Required action: Look through the data below and show every line that includes "vertical".

---------- Exercise materials

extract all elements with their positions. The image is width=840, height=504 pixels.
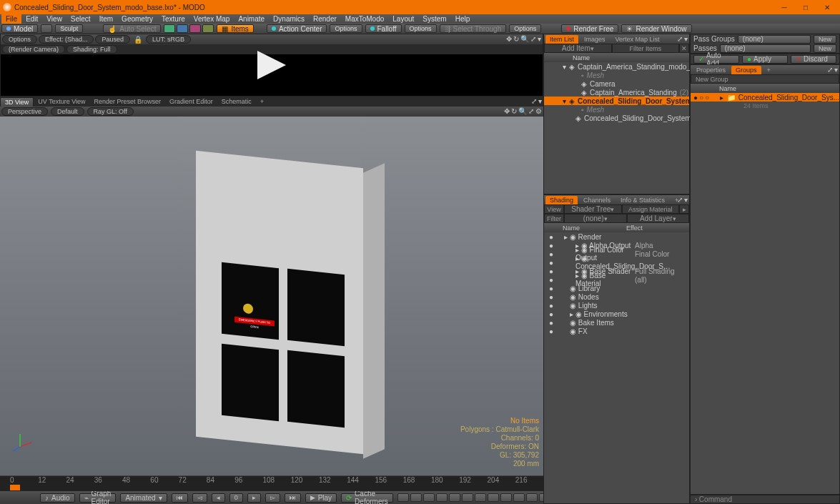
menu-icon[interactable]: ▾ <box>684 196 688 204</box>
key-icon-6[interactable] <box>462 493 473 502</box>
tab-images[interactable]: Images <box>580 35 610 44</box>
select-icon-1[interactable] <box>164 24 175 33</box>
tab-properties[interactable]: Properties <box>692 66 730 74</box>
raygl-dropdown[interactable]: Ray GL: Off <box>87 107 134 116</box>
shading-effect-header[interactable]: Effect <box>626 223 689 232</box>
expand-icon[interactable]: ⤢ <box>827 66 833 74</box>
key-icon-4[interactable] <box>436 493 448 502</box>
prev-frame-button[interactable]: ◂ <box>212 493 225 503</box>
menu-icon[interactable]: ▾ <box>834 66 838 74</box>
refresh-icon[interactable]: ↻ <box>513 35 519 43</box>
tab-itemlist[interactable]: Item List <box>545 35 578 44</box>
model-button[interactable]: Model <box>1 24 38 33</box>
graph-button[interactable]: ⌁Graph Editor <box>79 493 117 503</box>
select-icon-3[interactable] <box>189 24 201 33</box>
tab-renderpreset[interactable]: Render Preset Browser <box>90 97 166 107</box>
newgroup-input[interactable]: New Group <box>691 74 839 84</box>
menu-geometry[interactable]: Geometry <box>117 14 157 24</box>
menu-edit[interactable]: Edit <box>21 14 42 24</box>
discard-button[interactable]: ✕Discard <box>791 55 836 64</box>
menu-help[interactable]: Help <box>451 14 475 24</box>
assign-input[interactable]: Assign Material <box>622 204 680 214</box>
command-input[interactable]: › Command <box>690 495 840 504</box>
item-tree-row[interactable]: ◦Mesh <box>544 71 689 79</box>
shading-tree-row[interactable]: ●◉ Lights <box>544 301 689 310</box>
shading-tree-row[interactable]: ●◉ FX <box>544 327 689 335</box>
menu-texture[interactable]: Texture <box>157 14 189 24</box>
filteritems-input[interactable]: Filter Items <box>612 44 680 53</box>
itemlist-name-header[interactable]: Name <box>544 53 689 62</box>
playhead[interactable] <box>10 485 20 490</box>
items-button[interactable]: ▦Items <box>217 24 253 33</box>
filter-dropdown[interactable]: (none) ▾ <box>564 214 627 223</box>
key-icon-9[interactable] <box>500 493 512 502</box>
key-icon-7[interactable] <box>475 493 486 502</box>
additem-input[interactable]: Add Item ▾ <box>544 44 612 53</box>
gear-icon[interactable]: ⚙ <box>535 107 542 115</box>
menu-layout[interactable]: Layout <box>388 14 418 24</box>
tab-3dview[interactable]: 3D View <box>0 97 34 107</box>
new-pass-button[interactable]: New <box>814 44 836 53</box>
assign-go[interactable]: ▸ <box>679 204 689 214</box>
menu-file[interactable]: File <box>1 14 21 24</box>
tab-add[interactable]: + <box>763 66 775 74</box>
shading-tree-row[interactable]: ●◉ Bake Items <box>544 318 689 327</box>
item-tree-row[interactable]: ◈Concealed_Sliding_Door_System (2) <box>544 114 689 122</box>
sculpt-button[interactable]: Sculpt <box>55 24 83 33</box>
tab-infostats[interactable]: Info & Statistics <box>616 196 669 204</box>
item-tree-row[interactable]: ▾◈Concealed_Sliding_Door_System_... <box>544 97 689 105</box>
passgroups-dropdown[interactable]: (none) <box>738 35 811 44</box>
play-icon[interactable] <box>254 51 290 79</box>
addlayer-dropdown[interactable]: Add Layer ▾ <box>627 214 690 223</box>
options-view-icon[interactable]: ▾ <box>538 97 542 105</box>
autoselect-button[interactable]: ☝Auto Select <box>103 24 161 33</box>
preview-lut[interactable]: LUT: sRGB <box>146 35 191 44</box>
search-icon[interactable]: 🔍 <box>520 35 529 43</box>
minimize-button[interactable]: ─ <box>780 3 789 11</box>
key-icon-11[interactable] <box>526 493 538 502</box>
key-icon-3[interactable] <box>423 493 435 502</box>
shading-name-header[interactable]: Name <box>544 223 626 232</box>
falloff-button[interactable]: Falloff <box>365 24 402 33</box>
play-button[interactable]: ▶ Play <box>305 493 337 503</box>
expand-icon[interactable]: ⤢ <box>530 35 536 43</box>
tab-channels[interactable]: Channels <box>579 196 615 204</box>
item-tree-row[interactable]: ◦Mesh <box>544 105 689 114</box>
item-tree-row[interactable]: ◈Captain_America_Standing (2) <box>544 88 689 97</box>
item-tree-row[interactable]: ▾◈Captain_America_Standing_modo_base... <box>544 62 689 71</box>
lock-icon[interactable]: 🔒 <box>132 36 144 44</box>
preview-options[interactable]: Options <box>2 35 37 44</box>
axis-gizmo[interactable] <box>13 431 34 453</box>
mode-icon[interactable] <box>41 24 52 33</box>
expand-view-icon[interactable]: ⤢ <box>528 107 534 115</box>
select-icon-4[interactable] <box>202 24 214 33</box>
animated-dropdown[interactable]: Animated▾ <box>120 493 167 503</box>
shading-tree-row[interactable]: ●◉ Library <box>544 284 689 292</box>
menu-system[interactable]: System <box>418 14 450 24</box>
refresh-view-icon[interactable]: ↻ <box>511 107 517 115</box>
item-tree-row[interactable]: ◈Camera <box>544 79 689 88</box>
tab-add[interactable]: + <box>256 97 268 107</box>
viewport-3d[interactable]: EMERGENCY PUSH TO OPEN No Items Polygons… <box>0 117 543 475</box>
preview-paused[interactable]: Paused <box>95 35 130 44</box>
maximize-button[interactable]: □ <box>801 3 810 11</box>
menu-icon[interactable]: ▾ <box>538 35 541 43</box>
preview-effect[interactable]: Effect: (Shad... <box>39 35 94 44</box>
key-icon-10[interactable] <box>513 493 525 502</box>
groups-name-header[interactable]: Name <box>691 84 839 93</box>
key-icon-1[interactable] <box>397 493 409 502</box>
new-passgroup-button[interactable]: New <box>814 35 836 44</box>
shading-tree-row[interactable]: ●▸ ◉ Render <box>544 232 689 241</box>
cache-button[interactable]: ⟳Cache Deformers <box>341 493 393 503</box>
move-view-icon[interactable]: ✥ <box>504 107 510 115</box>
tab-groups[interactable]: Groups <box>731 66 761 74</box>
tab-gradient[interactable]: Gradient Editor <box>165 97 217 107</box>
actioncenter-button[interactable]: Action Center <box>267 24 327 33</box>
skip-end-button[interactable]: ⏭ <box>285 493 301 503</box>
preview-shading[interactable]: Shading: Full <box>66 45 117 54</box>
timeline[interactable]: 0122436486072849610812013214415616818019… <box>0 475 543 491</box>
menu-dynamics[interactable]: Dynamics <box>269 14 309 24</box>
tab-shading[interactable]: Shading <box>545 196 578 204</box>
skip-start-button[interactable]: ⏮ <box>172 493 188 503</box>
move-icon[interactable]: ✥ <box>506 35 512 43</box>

--------------------
---------- Exercise materials

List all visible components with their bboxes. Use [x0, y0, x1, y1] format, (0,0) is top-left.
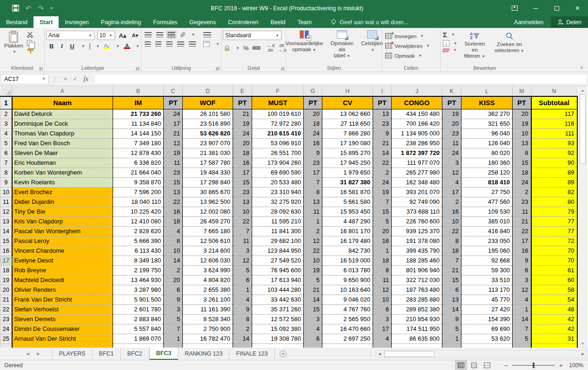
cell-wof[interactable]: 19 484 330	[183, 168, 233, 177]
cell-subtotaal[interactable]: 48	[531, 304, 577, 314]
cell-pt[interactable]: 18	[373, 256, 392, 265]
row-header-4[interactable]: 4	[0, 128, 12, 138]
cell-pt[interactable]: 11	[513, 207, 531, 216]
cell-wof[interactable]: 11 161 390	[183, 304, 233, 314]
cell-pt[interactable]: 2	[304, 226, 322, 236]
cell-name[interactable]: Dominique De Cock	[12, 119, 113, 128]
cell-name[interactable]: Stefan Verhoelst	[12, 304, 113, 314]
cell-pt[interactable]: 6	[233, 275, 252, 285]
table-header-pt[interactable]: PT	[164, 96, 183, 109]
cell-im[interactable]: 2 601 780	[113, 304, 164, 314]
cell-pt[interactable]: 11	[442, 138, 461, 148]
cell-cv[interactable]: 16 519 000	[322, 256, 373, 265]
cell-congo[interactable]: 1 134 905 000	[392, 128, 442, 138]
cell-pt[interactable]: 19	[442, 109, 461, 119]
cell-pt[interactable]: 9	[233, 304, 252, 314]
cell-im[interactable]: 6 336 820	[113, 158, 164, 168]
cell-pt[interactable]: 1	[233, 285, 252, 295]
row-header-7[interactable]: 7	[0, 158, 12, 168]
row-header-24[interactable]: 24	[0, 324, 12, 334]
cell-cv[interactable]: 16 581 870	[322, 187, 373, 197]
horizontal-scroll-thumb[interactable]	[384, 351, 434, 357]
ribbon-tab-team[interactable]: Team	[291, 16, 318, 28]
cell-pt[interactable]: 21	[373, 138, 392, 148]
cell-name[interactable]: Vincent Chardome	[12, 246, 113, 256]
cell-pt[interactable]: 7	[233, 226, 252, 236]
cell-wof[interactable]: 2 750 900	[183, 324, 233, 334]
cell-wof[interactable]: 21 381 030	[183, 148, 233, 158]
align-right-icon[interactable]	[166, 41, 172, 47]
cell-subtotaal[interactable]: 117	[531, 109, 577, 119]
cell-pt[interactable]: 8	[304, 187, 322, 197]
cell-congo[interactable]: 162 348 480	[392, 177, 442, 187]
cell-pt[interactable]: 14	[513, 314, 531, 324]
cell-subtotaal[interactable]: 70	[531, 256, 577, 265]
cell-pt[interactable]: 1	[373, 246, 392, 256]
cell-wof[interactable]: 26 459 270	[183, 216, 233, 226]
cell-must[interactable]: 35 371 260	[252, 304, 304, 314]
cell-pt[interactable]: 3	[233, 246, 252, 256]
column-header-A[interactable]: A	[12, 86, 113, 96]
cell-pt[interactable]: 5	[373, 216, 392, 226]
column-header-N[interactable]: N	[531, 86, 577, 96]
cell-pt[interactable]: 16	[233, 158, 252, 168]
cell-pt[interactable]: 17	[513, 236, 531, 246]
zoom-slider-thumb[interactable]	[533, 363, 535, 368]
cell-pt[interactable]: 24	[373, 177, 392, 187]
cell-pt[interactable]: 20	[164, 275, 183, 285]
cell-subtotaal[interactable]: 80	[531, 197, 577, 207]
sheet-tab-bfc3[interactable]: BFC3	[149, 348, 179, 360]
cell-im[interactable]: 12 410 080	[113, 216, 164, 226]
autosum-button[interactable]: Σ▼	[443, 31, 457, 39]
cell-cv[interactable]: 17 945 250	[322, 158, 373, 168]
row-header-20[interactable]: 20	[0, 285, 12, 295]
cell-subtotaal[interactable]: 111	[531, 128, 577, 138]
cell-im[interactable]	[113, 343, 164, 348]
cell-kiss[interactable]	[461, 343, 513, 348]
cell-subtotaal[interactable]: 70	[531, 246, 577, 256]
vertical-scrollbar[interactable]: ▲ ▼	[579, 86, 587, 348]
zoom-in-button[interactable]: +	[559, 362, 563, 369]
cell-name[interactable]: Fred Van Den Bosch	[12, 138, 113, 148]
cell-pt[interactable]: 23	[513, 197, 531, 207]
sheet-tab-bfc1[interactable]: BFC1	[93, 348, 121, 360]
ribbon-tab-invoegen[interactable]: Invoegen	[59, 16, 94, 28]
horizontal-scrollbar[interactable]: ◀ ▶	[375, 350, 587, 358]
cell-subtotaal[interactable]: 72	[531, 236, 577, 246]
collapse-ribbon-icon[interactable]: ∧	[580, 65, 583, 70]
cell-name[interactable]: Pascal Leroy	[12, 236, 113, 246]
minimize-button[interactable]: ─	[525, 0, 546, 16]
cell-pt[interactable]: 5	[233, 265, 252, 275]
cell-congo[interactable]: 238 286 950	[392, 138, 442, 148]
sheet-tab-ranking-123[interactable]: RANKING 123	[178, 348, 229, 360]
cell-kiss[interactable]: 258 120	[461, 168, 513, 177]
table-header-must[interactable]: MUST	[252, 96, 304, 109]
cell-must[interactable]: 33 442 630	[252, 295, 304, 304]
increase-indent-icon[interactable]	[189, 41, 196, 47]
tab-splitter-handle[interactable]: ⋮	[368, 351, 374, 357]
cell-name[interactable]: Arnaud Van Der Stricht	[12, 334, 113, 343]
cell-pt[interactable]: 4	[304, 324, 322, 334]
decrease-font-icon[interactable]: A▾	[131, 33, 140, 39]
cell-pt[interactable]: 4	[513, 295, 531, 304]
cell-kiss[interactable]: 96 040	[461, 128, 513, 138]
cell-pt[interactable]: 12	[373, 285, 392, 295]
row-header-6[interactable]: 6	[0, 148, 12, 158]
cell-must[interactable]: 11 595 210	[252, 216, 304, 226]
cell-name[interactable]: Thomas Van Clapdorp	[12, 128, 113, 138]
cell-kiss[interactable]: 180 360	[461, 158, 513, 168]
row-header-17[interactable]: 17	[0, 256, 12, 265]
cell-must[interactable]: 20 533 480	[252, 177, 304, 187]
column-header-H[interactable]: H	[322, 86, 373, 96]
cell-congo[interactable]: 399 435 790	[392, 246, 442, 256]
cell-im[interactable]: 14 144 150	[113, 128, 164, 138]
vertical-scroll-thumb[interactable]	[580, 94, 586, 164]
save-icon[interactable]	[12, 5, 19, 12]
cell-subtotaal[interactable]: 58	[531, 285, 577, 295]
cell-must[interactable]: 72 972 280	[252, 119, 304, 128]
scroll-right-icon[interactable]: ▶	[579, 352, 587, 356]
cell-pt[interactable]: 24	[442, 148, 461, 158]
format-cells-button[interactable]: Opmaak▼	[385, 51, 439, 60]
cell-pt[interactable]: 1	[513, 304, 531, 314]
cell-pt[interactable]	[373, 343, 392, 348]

--------------------

Problem solution:
vertical-scrollbar[interactable]: ▲ ▼	[579, 86, 587, 348]
vertical-scroll-thumb[interactable]	[580, 94, 586, 164]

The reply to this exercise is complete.